Critical Care Department, Hospital del Mar de Barcelona. Critical illness research group (GREPAC), Hospital del Mar Research Institute (IMIM); Department of Medicine and Life Sciences (MELIS), UPF, Barcelona, Spain.
Critical Care Department, Hospital del Mar de Barcelona. Critical illness research group (GREPAC), Hospital del Mar Research Institute (IMIM); Division of Pulmonary & Critical Care Medicine, University of Texas Health San Antonio, San Antonio, San Antonio, TX, USA.
Med Intensiva (Engl Ed). 2024 Apr;48(4):200-210. doi: 10.1016/j.medine.2023.11.006. Epub 2023 Nov 18.
To explore combined non-invasive-respiratory-support (NIRS) patterns, reasons for NIRS switching, and their potential impact on clinical outcomes in acute-hypoxemic-respiratory-failure (AHRF) patients.
Retrospective, single-center observational study.
Intensive Care Medicine.
AHRF patients (cardiac origin and respiratory acidosis excluded) underwent combined NIRS therapies such as non-invasive-ventilation (NIV) and High-Flow-Nasal-Cannula (HFNC).
Patients were classified based on the first NIRS switch performed (HFNC-to-NIV or NIV-to-HFNC), and further specific NIRS switching strategies (NIV trial-like vs. Non-NIV trial-like and single vs. multiples switches) were independently evaluated.
Reasons for switching, NIRS failure and mortality rates.
A total of 63 patients with AHRF were included, receiving combined NIRS, 58.7% classified in the HFNC-to-NIV group and 41.3% in the NIV-to-HFNC group. Reason for switching from HFNC to NIV was AHRF worsening (100%), while from NIV to HFNC was respiratory improvement (76.9%). NIRS failure rates were higher in the HFNC-to-NIV than in NIV-to-HFNC group (81% vs. 35%, p < 0.001). Among HFNC-to-NIV patients, there was no difference in the failure rate between the NIV trial-like and non-NIV trial-like groups (86% vs. 78%, p = 0.575) but the mortality rate was significantly lower in NIV trial-like group (14% vs. 52%, p = 0.02). Among NIV to HFNC patients, NIV failure was lower in the single switch group compared to the multiple switches group (15% vs. 53%, p = 0.039), with a shorter length of stay (5 [2-8] vs. 12 [8-30] days, p = 0.001).
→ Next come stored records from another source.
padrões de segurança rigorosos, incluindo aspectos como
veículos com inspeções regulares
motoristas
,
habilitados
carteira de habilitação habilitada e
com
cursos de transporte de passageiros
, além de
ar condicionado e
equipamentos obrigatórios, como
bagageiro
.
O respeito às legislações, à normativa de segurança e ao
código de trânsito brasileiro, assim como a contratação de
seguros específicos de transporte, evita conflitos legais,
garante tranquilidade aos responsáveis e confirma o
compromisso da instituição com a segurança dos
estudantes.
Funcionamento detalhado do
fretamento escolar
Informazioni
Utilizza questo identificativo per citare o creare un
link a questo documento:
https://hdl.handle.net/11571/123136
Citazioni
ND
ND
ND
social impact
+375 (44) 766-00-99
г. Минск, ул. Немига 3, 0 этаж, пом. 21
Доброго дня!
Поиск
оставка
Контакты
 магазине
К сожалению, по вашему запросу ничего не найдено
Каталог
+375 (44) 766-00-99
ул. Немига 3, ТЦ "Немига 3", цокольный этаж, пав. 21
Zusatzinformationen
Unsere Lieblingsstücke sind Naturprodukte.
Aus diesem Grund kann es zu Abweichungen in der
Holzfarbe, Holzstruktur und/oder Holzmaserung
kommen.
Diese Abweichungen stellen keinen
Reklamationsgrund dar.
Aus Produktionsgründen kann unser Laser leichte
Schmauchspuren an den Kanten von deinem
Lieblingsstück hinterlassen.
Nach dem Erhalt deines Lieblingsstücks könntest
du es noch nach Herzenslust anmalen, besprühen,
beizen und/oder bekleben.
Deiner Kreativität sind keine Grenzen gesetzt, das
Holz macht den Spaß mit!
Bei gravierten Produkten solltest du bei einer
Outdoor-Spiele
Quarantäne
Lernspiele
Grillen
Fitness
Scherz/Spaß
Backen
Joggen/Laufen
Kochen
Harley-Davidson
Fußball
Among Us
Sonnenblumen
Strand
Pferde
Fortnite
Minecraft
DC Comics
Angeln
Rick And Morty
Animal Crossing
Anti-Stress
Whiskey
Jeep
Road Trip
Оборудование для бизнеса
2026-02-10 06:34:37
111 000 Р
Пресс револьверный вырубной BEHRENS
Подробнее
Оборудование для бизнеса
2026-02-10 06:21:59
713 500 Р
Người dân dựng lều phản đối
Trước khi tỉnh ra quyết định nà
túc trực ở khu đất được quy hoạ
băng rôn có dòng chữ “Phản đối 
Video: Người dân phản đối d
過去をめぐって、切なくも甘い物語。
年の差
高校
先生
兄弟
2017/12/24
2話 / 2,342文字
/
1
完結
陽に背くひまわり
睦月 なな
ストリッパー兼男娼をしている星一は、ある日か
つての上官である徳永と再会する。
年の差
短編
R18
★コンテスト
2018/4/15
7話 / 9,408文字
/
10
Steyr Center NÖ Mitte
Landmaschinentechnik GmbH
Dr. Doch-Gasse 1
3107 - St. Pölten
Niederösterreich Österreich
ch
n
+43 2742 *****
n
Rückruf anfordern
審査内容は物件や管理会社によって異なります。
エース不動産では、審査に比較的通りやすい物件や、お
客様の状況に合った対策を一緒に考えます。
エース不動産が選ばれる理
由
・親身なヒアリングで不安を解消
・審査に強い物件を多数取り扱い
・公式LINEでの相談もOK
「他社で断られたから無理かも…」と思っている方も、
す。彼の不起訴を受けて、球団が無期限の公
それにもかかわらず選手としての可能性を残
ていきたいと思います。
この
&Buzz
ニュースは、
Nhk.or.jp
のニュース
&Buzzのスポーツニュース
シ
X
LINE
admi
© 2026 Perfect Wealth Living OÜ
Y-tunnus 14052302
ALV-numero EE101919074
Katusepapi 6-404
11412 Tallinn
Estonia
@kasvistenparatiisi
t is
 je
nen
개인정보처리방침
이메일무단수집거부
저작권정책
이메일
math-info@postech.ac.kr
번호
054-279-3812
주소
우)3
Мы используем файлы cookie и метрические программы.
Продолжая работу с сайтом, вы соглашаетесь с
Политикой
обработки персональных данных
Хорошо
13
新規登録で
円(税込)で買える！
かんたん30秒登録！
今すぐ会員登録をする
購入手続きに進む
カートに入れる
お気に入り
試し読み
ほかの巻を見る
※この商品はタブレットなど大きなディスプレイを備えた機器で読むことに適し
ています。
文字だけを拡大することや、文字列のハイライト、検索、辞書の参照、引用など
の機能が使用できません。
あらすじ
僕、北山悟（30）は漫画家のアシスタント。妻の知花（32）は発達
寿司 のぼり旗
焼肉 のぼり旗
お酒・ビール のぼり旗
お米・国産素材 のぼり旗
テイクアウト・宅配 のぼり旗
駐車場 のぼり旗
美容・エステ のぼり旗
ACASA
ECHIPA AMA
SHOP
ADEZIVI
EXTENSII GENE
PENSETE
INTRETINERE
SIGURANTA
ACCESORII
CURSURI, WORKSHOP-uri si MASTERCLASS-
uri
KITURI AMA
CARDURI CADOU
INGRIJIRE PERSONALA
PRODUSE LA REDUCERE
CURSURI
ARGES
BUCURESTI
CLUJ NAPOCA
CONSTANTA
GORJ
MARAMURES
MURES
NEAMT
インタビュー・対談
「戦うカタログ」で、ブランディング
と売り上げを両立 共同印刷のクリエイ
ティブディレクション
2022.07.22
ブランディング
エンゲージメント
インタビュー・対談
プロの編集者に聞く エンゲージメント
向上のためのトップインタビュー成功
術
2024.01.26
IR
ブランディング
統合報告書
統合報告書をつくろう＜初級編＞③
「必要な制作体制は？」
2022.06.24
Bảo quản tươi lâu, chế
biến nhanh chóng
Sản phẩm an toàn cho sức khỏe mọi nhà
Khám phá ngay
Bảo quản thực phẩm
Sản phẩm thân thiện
NIRS combination is used in real life and both switches' strategies, HFNC to NIV and NIV to HFNC, are common in AHRF management. Transitioning from HFNC to NIV is suggested as a therapeutic escalation and in this context performance of a NIV-trial could be beneficial. Conversely, switching from NIV to HFNC is suggested as a de-escalation strategy that is deemed safe if there is no NIRS failure.
探讨急性低氧性呼吸衰竭(AHRF)患者联合无创呼吸支持(NIRS)模式、NIRS 切换原因及其对临床结局的潜在影响。
回顾性、单中心观察性研究。
重症监护医学科。
接受 NIRS 联合治疗(如无创通气(NIV)和高流量鼻导管(HFNC))的 AHRF 患者(排除心源性和呼吸性酸中毒)。
根据首次进行的 NIRS 切换(HFNC 切换至 NIV 或 NIV 切换至 HFNC)对患者进行分类,并进一步评估特定的 NIRS 切换策略(NIV 试验样与非 NIV 试验样和单次切换与多次切换)。
切换原因、NIRS 失败和死亡率。
共纳入 63 例 AHRF 患者,接受联合 NIRS 治疗,58.7%归入 HFNC 切换至 NIV 组,41.3%归入 NIV 切换至 HFNC 组。HFNC 切换至 NIV 的原因是 AHRF 恶化(100%),而 NIV 切换至 HFNC 的原因是呼吸改善(76.9%)。HFNC 切换至 NIV 组的 NIRS 失败率高于 NIV 切换至 HFNC 组(81%比 35%,p<0.001)。HFNC 切换至 NIV 的患者中,NIV 试验样与非 NIV 试验样组的失败率无差异(86%比 78%,p=0.575),但 NIV 试验样组的死亡率显著较低(14%比 52%,p=0.02)。NIV 切换至 HFNC 的患者中,单次切换组的 NIV 失败率低于多次切换组(15%比 53%,p=0.039),且住院时间更短(5[2-8]比 12[8-30]天,p=0.001)。
NIRS 联合治疗在现实生活中得到应用,HFNC 切换至 NIV 和 NIV 切换至 HFNC 这两种切换策略在 AHRF 管理中都很常见。从 HFNC 切换至 NIV 被认为是一种治疗升级策略,在此背景下进行 NIV 试验可能有益。相反,从 NIV 切换至 HFNC 被认为是一种降级策略,如果没有 NIRS 失败则是安全的。